Start of EXTRACTED RECORDS
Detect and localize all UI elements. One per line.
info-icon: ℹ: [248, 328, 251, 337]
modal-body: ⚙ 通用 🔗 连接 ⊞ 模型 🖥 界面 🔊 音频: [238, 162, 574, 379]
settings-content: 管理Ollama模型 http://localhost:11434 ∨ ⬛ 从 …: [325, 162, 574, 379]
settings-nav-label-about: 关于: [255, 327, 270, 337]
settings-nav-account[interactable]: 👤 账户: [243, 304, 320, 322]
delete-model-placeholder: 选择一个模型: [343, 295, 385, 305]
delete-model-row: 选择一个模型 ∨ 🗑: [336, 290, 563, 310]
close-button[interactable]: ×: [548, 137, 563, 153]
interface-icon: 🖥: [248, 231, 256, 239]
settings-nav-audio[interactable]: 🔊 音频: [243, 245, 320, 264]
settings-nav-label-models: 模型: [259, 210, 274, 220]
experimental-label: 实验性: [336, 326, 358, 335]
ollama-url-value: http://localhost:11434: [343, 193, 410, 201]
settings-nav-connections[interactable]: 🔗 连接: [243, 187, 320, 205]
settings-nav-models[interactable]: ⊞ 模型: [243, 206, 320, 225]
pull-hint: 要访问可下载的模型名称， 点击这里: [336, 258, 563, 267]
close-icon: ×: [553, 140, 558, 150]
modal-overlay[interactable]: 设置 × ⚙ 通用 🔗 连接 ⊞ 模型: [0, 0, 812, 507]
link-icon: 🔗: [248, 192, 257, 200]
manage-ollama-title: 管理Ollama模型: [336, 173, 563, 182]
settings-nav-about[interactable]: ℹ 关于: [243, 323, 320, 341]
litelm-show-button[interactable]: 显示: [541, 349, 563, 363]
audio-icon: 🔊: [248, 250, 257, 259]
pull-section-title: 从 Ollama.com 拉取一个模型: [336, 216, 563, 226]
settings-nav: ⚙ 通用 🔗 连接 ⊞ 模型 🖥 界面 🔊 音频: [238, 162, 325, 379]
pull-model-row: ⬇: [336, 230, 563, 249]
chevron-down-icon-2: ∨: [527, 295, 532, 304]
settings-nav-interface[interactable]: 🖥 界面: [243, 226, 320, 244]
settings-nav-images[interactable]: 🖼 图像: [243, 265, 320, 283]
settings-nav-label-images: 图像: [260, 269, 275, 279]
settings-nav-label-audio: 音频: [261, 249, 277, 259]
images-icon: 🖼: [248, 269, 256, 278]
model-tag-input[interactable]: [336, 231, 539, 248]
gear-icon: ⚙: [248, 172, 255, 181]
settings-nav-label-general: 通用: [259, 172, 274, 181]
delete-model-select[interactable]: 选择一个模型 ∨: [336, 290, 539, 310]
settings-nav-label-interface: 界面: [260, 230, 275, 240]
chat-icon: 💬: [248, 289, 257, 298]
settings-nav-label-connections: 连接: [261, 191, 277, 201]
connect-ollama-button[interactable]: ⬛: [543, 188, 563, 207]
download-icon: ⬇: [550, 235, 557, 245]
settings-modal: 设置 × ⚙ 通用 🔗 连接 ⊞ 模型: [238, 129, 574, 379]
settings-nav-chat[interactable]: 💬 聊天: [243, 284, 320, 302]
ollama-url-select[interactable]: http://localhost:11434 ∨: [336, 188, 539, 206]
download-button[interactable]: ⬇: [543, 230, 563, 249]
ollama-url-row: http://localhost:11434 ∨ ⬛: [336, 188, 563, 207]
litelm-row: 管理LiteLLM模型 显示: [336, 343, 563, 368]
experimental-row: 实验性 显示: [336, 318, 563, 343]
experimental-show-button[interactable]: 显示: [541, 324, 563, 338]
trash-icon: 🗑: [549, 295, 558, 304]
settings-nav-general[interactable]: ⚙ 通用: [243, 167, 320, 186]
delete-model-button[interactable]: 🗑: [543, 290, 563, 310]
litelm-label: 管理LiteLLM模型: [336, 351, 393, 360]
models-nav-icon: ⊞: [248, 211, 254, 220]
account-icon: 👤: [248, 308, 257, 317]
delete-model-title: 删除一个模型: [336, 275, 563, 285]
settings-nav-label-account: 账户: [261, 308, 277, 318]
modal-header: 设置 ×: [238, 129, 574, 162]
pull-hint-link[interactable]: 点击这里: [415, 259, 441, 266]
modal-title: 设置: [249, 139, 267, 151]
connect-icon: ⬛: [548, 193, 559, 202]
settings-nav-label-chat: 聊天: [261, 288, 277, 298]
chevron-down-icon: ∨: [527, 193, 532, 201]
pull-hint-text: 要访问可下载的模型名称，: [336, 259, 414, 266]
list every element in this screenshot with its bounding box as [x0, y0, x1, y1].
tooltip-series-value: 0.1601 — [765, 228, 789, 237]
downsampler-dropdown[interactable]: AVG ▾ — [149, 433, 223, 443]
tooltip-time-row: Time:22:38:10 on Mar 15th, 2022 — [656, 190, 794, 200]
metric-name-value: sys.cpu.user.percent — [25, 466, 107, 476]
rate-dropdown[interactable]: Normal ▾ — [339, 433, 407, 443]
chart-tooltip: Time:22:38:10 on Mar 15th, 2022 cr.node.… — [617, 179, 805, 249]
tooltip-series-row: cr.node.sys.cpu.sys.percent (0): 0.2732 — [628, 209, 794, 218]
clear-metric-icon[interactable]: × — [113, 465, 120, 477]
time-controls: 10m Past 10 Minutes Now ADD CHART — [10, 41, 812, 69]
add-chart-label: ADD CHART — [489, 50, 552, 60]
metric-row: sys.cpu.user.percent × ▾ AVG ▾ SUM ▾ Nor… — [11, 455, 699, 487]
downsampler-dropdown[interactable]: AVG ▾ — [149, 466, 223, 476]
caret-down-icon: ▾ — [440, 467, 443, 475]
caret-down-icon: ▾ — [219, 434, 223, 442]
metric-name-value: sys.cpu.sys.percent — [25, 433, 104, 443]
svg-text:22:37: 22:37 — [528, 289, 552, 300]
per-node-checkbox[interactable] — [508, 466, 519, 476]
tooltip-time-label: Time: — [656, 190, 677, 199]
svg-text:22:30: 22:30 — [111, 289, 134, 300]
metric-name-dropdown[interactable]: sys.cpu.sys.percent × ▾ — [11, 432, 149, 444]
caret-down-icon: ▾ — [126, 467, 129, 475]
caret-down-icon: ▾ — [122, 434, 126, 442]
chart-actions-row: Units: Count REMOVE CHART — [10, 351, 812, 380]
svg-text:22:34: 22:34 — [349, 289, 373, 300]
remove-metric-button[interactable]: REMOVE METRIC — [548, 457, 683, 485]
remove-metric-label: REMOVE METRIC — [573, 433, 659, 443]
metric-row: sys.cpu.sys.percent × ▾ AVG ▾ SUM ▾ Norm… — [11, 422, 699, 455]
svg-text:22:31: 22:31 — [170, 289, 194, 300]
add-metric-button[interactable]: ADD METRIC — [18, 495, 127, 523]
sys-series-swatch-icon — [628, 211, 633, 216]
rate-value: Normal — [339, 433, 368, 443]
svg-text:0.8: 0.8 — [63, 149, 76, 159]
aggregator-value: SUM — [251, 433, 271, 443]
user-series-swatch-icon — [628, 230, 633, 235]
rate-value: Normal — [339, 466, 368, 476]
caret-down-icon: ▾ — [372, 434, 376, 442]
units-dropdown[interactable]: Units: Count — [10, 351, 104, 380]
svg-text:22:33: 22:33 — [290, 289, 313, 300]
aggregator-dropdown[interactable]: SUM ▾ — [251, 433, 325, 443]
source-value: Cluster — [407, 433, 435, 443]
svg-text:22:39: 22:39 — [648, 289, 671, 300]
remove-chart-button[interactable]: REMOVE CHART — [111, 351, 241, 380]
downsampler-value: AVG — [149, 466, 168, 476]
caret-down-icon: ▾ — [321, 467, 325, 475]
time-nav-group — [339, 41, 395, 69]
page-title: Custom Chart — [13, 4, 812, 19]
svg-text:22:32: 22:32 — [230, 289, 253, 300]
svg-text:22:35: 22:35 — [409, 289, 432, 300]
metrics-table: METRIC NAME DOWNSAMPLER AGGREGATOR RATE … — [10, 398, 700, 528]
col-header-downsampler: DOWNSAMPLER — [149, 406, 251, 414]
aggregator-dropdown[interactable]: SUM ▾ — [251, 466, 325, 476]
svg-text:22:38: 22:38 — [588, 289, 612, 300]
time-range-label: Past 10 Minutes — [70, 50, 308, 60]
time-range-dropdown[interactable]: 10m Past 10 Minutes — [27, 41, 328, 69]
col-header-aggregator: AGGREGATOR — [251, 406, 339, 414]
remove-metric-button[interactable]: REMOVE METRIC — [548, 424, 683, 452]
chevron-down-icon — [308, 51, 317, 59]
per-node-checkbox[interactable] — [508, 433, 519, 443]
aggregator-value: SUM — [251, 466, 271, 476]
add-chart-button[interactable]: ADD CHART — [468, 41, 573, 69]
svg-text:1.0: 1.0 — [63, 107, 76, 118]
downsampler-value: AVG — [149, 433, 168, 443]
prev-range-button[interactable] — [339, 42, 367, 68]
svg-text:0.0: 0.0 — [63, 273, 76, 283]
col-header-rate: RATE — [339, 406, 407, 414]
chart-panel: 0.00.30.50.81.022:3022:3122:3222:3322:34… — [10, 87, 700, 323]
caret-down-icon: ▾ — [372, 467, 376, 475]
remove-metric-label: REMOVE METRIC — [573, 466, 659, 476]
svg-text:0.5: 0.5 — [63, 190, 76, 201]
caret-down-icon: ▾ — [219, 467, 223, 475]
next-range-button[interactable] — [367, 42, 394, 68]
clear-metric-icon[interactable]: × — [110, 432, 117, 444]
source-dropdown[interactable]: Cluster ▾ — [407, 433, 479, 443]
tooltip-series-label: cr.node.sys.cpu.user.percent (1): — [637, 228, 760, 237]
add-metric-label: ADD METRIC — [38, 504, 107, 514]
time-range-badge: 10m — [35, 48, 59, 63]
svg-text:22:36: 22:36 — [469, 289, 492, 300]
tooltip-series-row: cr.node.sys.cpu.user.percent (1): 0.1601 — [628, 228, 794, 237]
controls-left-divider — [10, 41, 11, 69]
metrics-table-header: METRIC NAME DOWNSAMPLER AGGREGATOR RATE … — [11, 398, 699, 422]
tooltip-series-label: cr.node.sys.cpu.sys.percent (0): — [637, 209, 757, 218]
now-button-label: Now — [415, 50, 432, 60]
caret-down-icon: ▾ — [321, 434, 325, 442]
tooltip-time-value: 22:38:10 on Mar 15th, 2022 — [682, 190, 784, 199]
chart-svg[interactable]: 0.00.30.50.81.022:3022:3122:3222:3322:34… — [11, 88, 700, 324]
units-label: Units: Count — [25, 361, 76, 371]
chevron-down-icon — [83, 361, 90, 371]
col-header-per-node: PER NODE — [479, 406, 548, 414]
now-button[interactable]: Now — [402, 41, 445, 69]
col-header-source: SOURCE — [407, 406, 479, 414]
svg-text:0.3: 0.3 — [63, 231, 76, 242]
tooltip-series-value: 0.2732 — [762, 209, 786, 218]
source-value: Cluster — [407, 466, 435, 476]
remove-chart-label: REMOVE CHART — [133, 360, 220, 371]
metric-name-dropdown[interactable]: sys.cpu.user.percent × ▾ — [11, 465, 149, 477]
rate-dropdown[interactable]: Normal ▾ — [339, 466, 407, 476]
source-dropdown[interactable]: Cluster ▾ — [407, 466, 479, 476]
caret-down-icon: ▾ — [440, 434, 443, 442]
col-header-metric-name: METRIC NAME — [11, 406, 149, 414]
End of EXTRACTED RECORDS
- **TASK REQUIREMENTS**: A complete answer gives every line of the records holding "管理Ollama模型".

- **RESULT OF THE EXERCISE**:
settings-content: 管理Ollama模型 http://localhost:11434 ∨ ⬛ 从 …: [325, 162, 574, 379]
manage-ollama-title: 管理Ollama模型: [336, 173, 563, 182]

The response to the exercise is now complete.